今回の電気通信事業法改正では、利用者に関する情報の外部送信に対する規制が新たに設けられ、この規制が適用される電気通信事業者は、利用者に対して情報送信指令通信を行う際、原則として以下いずれかの対応をとらなければならないこととされました。 

  • 総務省令で定める事項を利用者に通知する 
  • 総務省令で定める事項を利用者の知り得る状態に置く 

事業者のサーバーから行われるCookie情報の送信も、この「情報送信指令通信」に該当します。

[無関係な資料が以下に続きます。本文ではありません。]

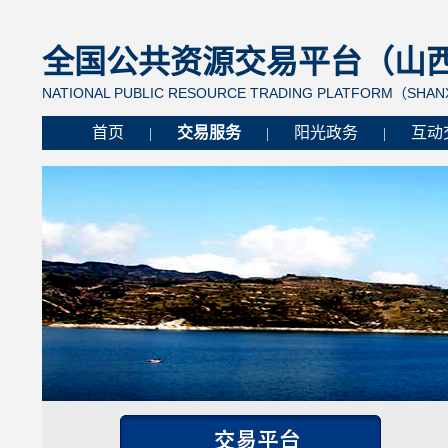
全国公共资源交易平台（山西省
NATIONAL PUBLIC RESOURCE TRADING PLATFORM（SHANX
首页
交易服务
阳光政务
互动
|
|
|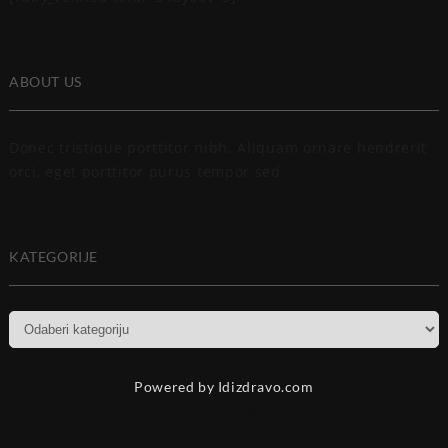
ABOUT US
Donec tristique porttitor nibh. Aliquam ornare hendrerit
orci, eget porttitor purus tempor sed.
KATEGORIJE
Kategorije
Powered by Idizdravo.com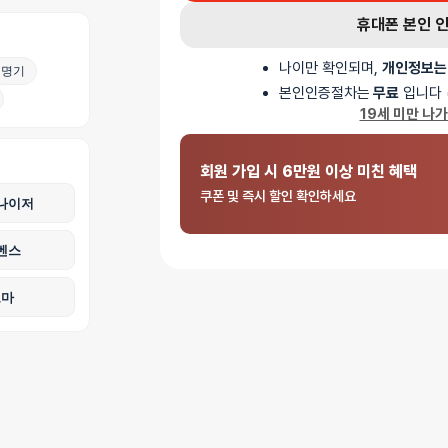
휴대폰 본인 
나이만 확인되며,
개인정보는
명기
본인인증절차는
무료
입니다 
19세 미만 나
회원 가입 시 6만원 이상 미친 혜택
쿠폰 및 즉시 할인 확인하세요
나이저
벤스
로마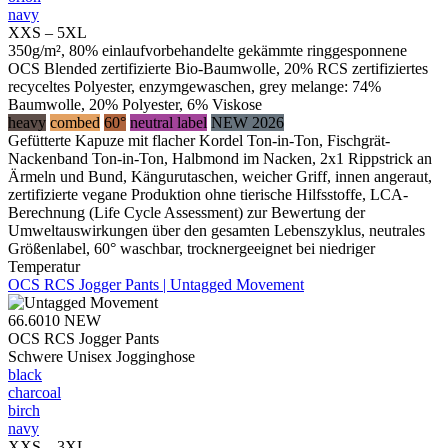
navy
XXS – 5XL
350g/m², 80% einlaufvorbehandelte gekämmte ringgesponnene
OCS Blended zertifizierte Bio-Baumwolle, 20% RCS zertifiziertes
recyceltes Polyester, enzymgewaschen, grey melange: 74%
Baumwolle, 20% Polyester, 6% Viskose
heavy
combed
60°
neutral label
NEW 2026
Gefütterte Kapuze mit flacher Kordel Ton-in-Ton, Fischgrät-
Nackenband Ton-in-Ton, Halbmond im Nacken, 2x1 Rippstrick an
Ärmeln und Bund, Kängurutaschen, weicher Griff, innen angeraut,
zertifizierte vegane Produktion ohne tierische Hilfsstoffe, LCA-
Berechnung (Life Cycle Assessment) zur Bewertung der
Umweltauswirkungen über den gesamten Lebenszyklus, neutrales
Größenlabel, 60° waschbar, trocknergeeignet bei niedriger
Temperatur
OCS RCS Jogger Pants | Untagged Movement
66.6010
NEW
OCS RCS Jogger Pants
Schwere Unisex Jogginghose
black
charcoal
birch
navy
XXS – 3XL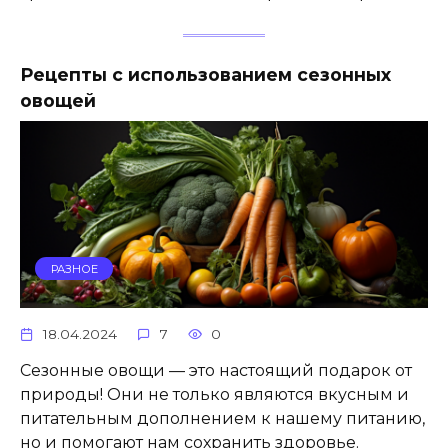
Рецепты с использованием сезонных
овощей
РАЗНОЕ
18.04.2024
7
0
Сезонные овощи — это настоящий подарок от
природы! Они не только являются вкусным и
питательным дополнением к нашему питанию,
но и помогают нам сохранить здоровье.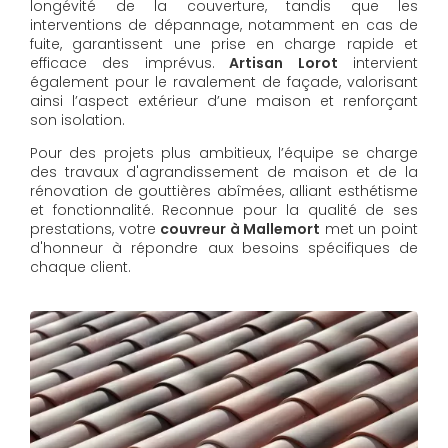
longévité de la couverture, tandis que les
interventions de dépannage, notamment en cas de
fuite, garantissent une prise en charge rapide et
efficace des imprévus.
Artisan Lorot
intervient
également pour le ravalement de façade, valorisant
ainsi l’aspect extérieur d’une maison et renforçant
son isolation.
Pour des projets plus ambitieux, l’équipe se charge
des travaux d'agrandissement de maison et de la
rénovation de gouttières abîmées, alliant esthétisme
et fonctionnalité. Reconnue pour la qualité de ses
prestations, votre
couvreur à Mallemort
met un point
d'honneur à répondre aux besoins spécifiques de
chaque client.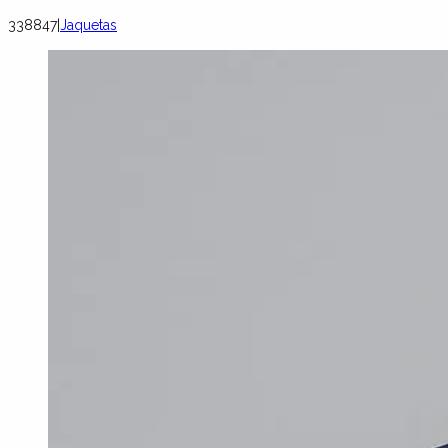
338847
|
Jaquetas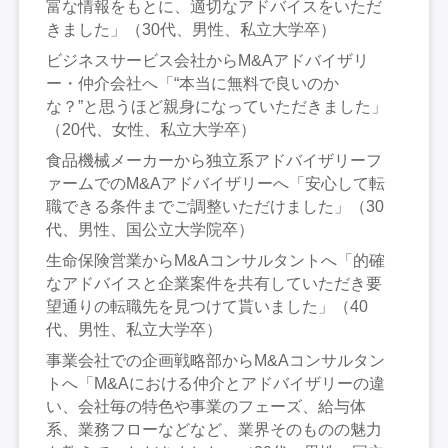
富な情報をもとに、適切なアドバイスをいただ
きました」（30代、男性、私立大学卒）
ビジネスサービス会社からM&Aアドバイザリ
ー・仲介会社へ「“本当に無料で良いのか
な？”と思うほど親身になっていただきました」
（20代、女性、私立大学卒）
食品機械メーカーから独立系アドバイザリーフ
ァームでのM&Aアドバイザリーへ「安心して転
職できる条件までご調整いただけました」（30
代、男性、国公立大学院卒）
生命保険営業からM&Aコンサルタントへ「的確
なアドバイスと企業案件を共有していただき要
望通りの転職先を見つけて貰いました」（40
代、男性、私立大学卒）
事業会社での企画戦略部からM&Aコンサルタン
トへ「M&Aにおける仲介とアドバイザリーの違
い、会社毎の特色や事業のフェーズ、給与体
系、業務フローなどなど、業界そのものの魅力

したがって、Cookieを利用している事業者は、今回の改正で新設されたCookie規制の適用を受ける可能性があります。 

このほか、2023年には、業務委託の条件面を契約書などに明記するよう義務付ける「フリーランス保護新法」や、権利者不明の著作物の二次利用手続きを簡略化する「改正著作権法」などが、国会で審議されることとなっています。また、海外で先行している環境や人権対応を巡る規制強化の動きも加速しています。ビジネスに関連する分野の法改正の情報を見逃さないよう、法律の専門家と連携して改正に対応できる体制を整えましょう。